A few blossoms fluttered down from a hanging planter.
"He, ah, promised we'd go to the lake. But he…had to leave town suddenly. So, ah, we…didn't."
"Oh," said Madame, shaping the word carefully. "That was all, then?"
"…Yeah."
She nodded, knowingly. "Well, maybe next time he comes to town, then?"
"…Yeah," she whispered. "Next time…"
"A broken promise…it means a lot, doesn't it?"

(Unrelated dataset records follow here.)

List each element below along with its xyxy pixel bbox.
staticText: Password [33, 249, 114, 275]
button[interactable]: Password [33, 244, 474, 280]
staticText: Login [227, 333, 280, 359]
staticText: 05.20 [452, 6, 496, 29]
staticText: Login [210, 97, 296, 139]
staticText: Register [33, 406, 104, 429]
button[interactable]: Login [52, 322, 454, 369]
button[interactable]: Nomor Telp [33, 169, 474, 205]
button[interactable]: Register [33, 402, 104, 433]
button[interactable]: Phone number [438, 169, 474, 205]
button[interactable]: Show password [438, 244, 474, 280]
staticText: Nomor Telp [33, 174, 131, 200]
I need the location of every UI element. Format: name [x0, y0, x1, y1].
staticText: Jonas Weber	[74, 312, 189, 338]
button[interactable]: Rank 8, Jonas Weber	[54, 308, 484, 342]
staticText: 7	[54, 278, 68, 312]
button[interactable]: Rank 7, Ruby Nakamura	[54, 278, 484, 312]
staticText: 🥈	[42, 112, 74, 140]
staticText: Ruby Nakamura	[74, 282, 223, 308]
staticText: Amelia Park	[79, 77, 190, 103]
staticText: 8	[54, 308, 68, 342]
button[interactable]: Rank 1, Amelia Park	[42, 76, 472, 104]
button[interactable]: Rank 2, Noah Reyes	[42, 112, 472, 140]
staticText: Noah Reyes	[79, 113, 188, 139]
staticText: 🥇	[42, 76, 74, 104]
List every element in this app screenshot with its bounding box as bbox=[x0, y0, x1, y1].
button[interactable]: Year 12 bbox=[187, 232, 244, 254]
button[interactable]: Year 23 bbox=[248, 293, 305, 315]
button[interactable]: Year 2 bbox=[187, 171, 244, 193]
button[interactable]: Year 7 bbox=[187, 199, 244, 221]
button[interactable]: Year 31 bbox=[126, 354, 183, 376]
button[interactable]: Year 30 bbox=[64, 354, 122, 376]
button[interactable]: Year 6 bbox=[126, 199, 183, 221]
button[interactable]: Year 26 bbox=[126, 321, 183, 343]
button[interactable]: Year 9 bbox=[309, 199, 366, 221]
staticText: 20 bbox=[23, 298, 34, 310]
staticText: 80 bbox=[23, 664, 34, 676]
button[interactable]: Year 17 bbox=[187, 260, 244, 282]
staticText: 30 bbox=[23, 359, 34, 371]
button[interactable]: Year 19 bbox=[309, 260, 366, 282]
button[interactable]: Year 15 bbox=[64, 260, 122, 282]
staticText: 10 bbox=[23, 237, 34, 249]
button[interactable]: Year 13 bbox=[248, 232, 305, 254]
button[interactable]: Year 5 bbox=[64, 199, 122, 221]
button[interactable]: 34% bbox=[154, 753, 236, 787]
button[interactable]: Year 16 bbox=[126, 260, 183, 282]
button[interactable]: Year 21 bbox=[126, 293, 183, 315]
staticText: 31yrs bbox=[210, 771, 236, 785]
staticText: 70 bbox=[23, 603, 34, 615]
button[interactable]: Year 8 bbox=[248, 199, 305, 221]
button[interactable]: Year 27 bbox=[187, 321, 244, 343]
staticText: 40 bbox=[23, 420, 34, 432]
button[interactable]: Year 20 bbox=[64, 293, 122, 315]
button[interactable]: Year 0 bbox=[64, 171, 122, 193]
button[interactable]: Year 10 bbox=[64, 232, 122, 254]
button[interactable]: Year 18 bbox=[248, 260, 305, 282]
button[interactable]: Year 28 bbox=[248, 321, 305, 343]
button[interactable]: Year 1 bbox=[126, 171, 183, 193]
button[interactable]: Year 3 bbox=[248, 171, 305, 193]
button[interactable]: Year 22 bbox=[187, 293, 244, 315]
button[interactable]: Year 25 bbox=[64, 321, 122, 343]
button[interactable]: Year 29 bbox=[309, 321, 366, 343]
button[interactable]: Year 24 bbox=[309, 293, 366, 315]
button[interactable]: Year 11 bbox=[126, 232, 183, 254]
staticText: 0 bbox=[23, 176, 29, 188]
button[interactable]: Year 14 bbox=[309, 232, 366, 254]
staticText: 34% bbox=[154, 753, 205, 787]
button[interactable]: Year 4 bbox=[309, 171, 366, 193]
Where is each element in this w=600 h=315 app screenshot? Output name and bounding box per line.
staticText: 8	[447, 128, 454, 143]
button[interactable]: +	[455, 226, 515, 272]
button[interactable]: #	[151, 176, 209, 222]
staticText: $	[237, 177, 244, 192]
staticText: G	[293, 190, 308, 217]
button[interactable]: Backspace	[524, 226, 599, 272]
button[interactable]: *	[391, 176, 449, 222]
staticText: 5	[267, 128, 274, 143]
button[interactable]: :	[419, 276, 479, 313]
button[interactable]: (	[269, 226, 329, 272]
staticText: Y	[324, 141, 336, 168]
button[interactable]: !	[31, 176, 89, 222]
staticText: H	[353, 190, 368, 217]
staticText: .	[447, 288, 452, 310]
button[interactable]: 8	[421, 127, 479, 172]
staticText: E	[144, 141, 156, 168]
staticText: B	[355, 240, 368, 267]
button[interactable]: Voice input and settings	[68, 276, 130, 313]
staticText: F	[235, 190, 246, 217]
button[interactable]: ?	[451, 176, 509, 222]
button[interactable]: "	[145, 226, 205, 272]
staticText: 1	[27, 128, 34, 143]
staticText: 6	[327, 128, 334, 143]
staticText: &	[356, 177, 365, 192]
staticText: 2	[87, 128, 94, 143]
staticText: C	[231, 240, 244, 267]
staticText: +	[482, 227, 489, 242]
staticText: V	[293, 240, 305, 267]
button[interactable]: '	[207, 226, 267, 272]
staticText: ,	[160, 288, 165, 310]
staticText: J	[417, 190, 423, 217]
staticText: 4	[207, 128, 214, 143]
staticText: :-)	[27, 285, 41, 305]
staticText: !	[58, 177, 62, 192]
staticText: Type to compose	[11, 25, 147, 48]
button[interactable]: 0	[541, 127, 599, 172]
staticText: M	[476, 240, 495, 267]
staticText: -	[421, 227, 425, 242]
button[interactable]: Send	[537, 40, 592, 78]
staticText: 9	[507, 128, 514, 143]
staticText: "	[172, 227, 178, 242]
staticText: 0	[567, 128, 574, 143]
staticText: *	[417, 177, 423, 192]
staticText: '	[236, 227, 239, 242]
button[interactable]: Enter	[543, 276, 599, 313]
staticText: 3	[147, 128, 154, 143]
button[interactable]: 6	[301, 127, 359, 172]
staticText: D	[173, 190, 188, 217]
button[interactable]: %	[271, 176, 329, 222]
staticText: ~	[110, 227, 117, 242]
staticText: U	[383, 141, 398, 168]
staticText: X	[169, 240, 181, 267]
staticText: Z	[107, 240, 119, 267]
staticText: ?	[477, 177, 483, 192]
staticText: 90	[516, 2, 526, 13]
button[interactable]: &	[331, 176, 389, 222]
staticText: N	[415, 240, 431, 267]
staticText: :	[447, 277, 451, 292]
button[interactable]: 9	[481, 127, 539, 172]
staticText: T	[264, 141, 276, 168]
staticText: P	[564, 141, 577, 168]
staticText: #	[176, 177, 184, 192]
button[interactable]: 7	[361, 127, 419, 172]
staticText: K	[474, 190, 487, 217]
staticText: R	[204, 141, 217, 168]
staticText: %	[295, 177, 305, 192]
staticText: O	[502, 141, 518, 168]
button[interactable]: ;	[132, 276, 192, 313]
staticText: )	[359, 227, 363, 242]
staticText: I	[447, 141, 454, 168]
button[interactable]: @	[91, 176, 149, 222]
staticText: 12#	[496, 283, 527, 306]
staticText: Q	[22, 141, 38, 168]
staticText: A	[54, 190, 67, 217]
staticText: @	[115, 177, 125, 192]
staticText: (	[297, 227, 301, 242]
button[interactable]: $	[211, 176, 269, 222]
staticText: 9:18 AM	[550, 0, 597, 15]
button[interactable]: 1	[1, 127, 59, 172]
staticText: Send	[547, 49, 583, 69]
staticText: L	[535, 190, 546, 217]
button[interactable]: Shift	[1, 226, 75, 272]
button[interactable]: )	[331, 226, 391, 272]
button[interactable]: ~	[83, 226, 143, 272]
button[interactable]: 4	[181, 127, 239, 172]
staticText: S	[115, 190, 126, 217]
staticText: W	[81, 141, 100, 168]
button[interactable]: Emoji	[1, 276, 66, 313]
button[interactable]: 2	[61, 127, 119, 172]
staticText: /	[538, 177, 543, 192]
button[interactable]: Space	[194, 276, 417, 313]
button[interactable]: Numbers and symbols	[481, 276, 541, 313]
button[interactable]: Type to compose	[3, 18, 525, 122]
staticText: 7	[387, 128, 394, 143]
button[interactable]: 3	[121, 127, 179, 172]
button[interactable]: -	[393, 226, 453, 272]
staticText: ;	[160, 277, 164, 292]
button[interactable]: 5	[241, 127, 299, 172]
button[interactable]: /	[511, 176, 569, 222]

"You think you know your friends," she said, passionately, "your family, your self…and then, then you don't. And there's no one you can turn to, no one you can trust. How can you, after something like that? How can you trust anyone anymore?"
"Oh, Mireille…" Madame reached out to lay a hand on her shoulder.
"How can she trust me?" she thought.
She gently pushed the hand away. Madame let her, surprised.
"Madame?"
"Yes?"
"Can you make it back on your own?"
"Eh? Why, yes, yes I can. Toulouse fixed the wheel on the cart; of course, now the other one's acting up, but —"
She turned away from her. "I…I'd like some time alone."
Madame nodded, and loaded up her cart. She took three steps away, intentionally dragging her feet, as if expecting something.
Her neighbour rubbed her forehead.
Madame waited. "Um…"
"Alone," said Mireille. "Please."
"Ah. Right. Alone. Of course." She made to leave. "Ah, I guess I'll see you and Miss Yuumura in the park this weekend?"
She gave a full-body sigh, one that started at the heart and worked its way down, until every last life giving breath had passed, leaving only a hollow shell. "I…don't think so, Madame."
"Next weekend, then?" Hope radiated from her every feature.
"…I can't…anymore…"
A chill wind blew between the two of them.
Madame took one, last, look at her, that sad shape huddled by the riverside, turned, and walked away.